Using this unusual technique allowed the doctors to avoid more complex techniques involving general anesthesia and physically cutting the bottle off the boy's tongue, according to the European Society of Anaesthesiology, which publishes the journal.
"The idea to attempt to inject air into the bottle to produce positive pressure was inspired by my personal recollection of successfully uncorking a wine bottle while working as an anesthetic registrar, with the use of a syringe-and-cannula technique on an occasion when no corkscrew was available," said Christoph Eich, MD, PhD, of the department of anesthesia, pediatric intensive care, and emergency medicine at Auf der Bult Children's Hospital in Hannover, Germany, in a news release.
Rare but happens
Patients who get their tongues stuck in bottles are uncommon, but when these emergencies occur, they usually involve younger children. Children often don't know that strangulation of the tongue causes accumulation of fluid, restriction of blood flow, capillary damage, and pain, all of which may put their upper airways and breathing at risk.
In these cases, clinicians have reported managing these situations with local anesthesia, systemic pain relief, or sedation. Others have also used general anesthesia and endoscopic intubation to free entrapped tongues. Also, doctors have tried to use generous amounts of lubrication and a rotation technique to remove bottles, but most are met with little success. In most cases, bottles must be physically cut off the patients.
In this case, a 7-year-old boy from Hanover was brought to the hospital after his tongue became trapped while trying to lick the last drops of juice from a container. When the boy arrived, he was upset and drooling, but his airway was open and he showed no signs of shortness of breath (Eur J Anaesthesiol, December 2019, Vol. 36:12, pp. 976-978).
A 7-year-old boy's tongue stuck inside a glass bottle. Images courtesy of the European Society of Anaesthesiology.
At first, the boy was placed under light intravenous sedation with midazolam and esketamine, and then a thin 70-mm plastic button tube was placed between the tongue and the bottleneck, with the intent of creating a vacuum inside the bottle. This didn't work, according to the doctors.
The tube ended up being connected to a combination of IV extension tubing and a 20-mL syringe. Doctors injected air into the bottle. After it reached 60 mL of air, the boy's swollen, discolored tongue squeezed out of the bottleneck.
The boy was given prednisolone and ibuprofen to reduce swelling. He then was admitted to a pediatric surgical ward for a 24-hour observation period. The swelling had largely dissipated at the time of his discharge.
For about three days, the front part of his tongue remained very discolored. The boy fully recovered within 14 days of the bottle removal.

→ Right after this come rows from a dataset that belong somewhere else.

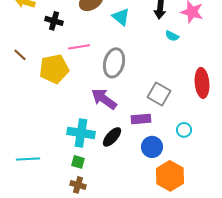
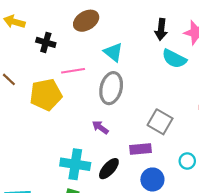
cyan triangle: (121, 17) -> (113, 52), moved
cyan semicircle: (172, 36) -> (174, 59), size x1.6
purple arrow: (104, 99) -> (100, 127), size x0.6

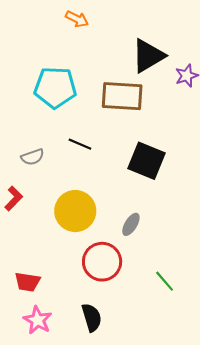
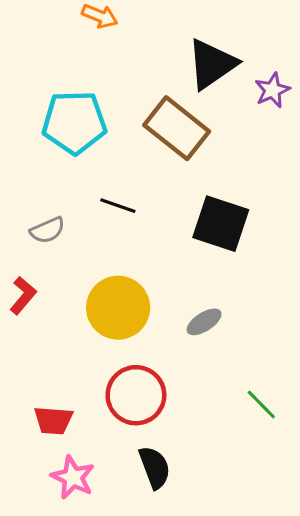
brown rectangle: (122, 96) -> (177, 128), turned 39
gray ellipse: (131, 224) -> (204, 322), turned 30
red circle: (102, 262) -> (136, 395), moved

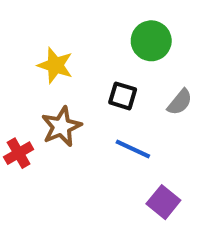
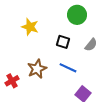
brown star: (61, 127) -> (37, 69), moved
red cross: (19, 153) -> (12, 81), moved

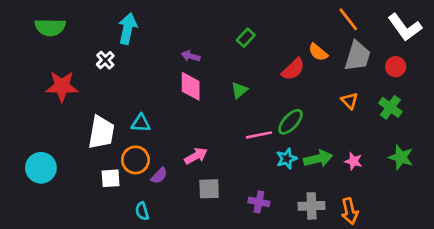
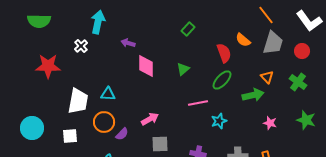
purple arrow: (191, 56) -> (128, 43), moved
red semicircle: (293, 69) -> (224, 53), turned -66
green ellipse: (291, 122) -> (222, 80), moved
green arrow: (318, 159) -> (253, 95), moved
white square: (111, 178) -> (70, 136), moved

After removal of the bottle with positive pressure, the boy's tongue remained discolored for a few days but fully recovered within 14 days.
A technique worth trying
Dr. Eich said he was aware of just one other report of a positive pressure technique being used successfully on a patient, but that was published about 30 years ago. He encourages clinicians to try this technique before moving further with more invasive procedures.
"Use of positive pressure proved to be a simple, effective, and safe technique for releasing a tongue entrapped in a bottle," he said.